On 23 Jun., 14:57, Aatu Koskensilta <aatu.koskensi...@uta.fi> wrote: > Tim Little <t...@little-possums.net> writes: > > In fact it would be a lot easier if instead of reals, we talked about > > sets of natural numbers, and instead of computable reals, we talked > > about recursively enumerable sets of natural numbers. > > It would be even more easy if instead of the uncountability of the reals > we talked about the standard proof of Cantor's theorem: > > Let f be a function taking elements of a set A to subsets of A. There > is then a subset of A not in the range of f. For consider the set > > D = {x in A | x not in f(x)}. > > There is no a in A such that f(a) = D: if there were, we'd have a in > f(a) iff a not in f(a), a contradiction.

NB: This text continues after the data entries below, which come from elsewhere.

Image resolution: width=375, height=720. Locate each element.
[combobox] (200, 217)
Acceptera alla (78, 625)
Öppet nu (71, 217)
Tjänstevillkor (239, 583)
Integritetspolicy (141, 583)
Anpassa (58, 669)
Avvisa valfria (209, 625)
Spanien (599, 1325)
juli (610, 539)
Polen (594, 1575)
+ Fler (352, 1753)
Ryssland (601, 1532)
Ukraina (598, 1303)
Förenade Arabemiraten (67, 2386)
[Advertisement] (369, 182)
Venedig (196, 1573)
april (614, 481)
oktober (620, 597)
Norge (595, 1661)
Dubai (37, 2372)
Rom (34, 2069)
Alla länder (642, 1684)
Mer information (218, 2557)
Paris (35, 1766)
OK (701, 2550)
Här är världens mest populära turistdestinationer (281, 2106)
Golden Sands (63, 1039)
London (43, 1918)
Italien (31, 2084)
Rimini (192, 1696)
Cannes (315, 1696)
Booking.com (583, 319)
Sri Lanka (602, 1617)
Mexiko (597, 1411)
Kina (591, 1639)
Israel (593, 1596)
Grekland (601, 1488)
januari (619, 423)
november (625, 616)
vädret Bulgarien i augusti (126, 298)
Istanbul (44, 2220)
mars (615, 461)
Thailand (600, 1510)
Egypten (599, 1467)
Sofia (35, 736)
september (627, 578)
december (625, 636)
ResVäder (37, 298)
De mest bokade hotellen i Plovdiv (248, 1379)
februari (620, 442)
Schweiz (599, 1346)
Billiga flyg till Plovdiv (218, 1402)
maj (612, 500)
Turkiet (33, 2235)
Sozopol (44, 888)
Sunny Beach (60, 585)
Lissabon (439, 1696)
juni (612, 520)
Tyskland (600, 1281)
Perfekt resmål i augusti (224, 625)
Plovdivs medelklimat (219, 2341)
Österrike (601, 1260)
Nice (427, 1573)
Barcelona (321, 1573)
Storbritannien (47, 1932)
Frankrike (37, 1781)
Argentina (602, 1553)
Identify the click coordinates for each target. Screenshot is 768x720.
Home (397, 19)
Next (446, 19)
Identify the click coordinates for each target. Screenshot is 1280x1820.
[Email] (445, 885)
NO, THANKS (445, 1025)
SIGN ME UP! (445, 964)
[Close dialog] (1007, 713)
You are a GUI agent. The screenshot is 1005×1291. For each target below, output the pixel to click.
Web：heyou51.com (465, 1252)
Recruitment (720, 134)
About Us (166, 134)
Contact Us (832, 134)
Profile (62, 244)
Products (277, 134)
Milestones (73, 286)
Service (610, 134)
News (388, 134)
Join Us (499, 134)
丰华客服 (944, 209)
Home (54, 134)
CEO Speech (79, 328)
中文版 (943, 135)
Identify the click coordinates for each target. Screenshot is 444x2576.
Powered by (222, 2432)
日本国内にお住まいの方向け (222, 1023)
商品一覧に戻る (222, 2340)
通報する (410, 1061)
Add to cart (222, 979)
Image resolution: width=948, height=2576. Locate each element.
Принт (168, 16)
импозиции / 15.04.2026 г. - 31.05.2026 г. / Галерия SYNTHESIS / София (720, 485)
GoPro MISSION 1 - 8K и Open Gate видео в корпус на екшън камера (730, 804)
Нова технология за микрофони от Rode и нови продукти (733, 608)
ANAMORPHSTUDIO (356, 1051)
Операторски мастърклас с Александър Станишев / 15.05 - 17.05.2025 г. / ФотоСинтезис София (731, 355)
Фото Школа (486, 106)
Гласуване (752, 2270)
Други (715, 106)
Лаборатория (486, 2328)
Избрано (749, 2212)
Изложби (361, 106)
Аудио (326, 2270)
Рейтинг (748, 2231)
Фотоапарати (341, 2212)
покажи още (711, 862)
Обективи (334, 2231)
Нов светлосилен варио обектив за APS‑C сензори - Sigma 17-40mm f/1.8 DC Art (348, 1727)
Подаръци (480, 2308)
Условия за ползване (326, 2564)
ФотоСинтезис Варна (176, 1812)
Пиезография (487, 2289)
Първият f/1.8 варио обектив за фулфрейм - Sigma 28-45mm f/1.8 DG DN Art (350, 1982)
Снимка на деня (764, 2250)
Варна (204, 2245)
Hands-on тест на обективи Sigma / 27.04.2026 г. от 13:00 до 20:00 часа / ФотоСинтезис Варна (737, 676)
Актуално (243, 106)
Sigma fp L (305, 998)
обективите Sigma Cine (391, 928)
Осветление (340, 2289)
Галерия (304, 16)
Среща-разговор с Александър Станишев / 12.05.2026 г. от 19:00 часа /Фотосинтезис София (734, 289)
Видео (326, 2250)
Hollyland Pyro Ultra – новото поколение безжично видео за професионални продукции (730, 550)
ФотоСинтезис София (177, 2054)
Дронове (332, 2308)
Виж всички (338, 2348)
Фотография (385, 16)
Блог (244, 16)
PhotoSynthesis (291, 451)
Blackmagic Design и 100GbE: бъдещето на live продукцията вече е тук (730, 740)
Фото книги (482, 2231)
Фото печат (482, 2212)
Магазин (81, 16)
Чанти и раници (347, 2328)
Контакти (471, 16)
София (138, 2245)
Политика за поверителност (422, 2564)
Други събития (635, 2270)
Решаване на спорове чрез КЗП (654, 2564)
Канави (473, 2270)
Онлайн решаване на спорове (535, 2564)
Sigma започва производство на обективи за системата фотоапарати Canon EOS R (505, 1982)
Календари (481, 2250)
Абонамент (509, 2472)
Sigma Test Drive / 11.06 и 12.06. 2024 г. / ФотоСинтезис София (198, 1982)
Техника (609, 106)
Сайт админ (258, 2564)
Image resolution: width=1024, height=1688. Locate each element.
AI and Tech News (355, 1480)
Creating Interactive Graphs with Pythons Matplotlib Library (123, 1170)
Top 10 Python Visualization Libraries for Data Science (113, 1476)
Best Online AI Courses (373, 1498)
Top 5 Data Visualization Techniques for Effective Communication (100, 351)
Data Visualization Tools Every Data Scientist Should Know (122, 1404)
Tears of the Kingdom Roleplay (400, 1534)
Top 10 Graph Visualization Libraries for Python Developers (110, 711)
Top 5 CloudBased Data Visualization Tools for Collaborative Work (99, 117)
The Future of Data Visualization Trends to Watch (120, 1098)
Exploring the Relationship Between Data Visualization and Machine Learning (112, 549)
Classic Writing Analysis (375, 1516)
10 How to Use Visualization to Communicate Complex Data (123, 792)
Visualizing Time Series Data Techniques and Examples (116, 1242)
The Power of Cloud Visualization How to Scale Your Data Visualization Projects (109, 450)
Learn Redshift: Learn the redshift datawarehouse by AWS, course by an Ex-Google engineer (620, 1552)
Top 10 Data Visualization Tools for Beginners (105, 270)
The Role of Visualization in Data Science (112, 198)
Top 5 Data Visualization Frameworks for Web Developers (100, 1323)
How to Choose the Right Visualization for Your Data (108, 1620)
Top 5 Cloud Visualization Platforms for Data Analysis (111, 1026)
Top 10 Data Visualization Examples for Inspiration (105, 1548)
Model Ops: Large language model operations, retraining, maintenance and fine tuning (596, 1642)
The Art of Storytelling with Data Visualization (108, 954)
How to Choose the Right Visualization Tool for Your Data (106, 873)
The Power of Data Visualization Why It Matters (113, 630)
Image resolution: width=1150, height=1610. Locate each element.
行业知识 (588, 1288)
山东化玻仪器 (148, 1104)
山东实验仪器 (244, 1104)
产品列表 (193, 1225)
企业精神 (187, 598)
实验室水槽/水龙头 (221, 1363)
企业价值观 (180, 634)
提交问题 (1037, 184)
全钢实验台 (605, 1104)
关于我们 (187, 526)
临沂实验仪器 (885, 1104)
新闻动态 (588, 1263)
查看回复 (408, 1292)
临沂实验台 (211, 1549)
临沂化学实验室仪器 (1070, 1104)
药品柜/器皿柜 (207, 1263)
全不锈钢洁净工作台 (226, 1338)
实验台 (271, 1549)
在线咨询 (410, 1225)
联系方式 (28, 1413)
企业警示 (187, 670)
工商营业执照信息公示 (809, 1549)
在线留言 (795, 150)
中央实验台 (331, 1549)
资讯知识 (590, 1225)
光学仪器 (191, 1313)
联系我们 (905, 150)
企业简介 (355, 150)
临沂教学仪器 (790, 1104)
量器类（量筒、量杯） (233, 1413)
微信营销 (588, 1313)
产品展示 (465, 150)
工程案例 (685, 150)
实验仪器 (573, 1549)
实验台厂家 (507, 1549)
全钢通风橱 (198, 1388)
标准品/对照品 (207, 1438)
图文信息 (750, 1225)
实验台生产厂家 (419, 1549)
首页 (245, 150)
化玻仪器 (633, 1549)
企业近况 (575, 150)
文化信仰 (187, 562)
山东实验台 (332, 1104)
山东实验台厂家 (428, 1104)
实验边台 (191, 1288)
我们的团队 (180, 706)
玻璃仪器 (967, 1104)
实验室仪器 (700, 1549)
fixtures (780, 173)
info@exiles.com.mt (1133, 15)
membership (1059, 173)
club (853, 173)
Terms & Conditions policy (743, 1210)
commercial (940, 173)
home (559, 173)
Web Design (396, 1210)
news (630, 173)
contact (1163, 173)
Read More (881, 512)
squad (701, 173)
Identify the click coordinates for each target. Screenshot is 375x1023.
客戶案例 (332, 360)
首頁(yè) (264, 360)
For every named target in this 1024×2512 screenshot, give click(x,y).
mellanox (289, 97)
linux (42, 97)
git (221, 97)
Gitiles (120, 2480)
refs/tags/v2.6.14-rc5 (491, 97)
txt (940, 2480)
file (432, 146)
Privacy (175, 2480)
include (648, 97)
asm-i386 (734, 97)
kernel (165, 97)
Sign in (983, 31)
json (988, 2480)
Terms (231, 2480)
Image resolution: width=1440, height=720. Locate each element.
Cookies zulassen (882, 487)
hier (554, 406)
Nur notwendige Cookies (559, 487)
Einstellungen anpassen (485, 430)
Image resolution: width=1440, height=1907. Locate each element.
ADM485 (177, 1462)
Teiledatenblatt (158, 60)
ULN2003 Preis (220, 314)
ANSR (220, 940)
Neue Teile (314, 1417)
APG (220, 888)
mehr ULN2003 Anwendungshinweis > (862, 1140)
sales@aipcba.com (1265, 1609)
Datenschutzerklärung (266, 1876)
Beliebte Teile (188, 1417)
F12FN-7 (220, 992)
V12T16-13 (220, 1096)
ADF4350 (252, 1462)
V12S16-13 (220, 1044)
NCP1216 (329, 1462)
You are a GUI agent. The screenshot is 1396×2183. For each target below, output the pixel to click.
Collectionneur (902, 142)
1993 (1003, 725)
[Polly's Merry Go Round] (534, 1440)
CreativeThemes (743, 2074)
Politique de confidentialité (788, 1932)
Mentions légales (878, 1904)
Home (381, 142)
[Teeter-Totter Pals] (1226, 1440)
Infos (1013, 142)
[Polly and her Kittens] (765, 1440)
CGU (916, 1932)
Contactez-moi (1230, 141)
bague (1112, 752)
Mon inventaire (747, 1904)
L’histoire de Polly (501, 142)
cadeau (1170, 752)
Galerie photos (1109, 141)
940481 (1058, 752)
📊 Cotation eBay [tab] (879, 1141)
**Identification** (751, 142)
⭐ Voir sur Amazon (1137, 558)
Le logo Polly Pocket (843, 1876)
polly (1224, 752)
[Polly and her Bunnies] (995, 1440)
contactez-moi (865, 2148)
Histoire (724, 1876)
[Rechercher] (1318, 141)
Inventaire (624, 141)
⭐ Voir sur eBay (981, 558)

That could be a good proof, if we knew that all subsets of an infinite set A would exist. But already Fraenkel wrote in the third edition of his famous book (1928, p. 279f) with respect to the axiom of power set, that: der Begriff "Teilmenge? eine andere, wesentlich engere Bedeutung hat als in der CANTORschen Mengenlehre. In dieser konnten wir bei der Bildung der Potenzmenge Um eine beliebige Gesamtheit von Elementen aus m zu einer Teilmenge von m zusammenfassen und waren dann sicher, daß diese sich unter den Elementen von Um findet. Jetzt ist uns eine derartige, weitgehende Freiheit gewährende "Bildung? einer Teilmenge von m nicht gestattet, also auch ihr Auftreten unter den Elementen von Um keineswegs gesichert. (Contrary to the second edition of 1923, Fraenkel now knew Skolem's proof of the same year and had to explain how it could be circumvented.)
Therefore, there is not every subset of an infinite set. Why then should exist the subset of A that contains its pre-image if it does not contain it, and does not contain ist, if it contains it?
With no doubt this is a curious result of logic, but it has not the least to do with cardinalities of sets.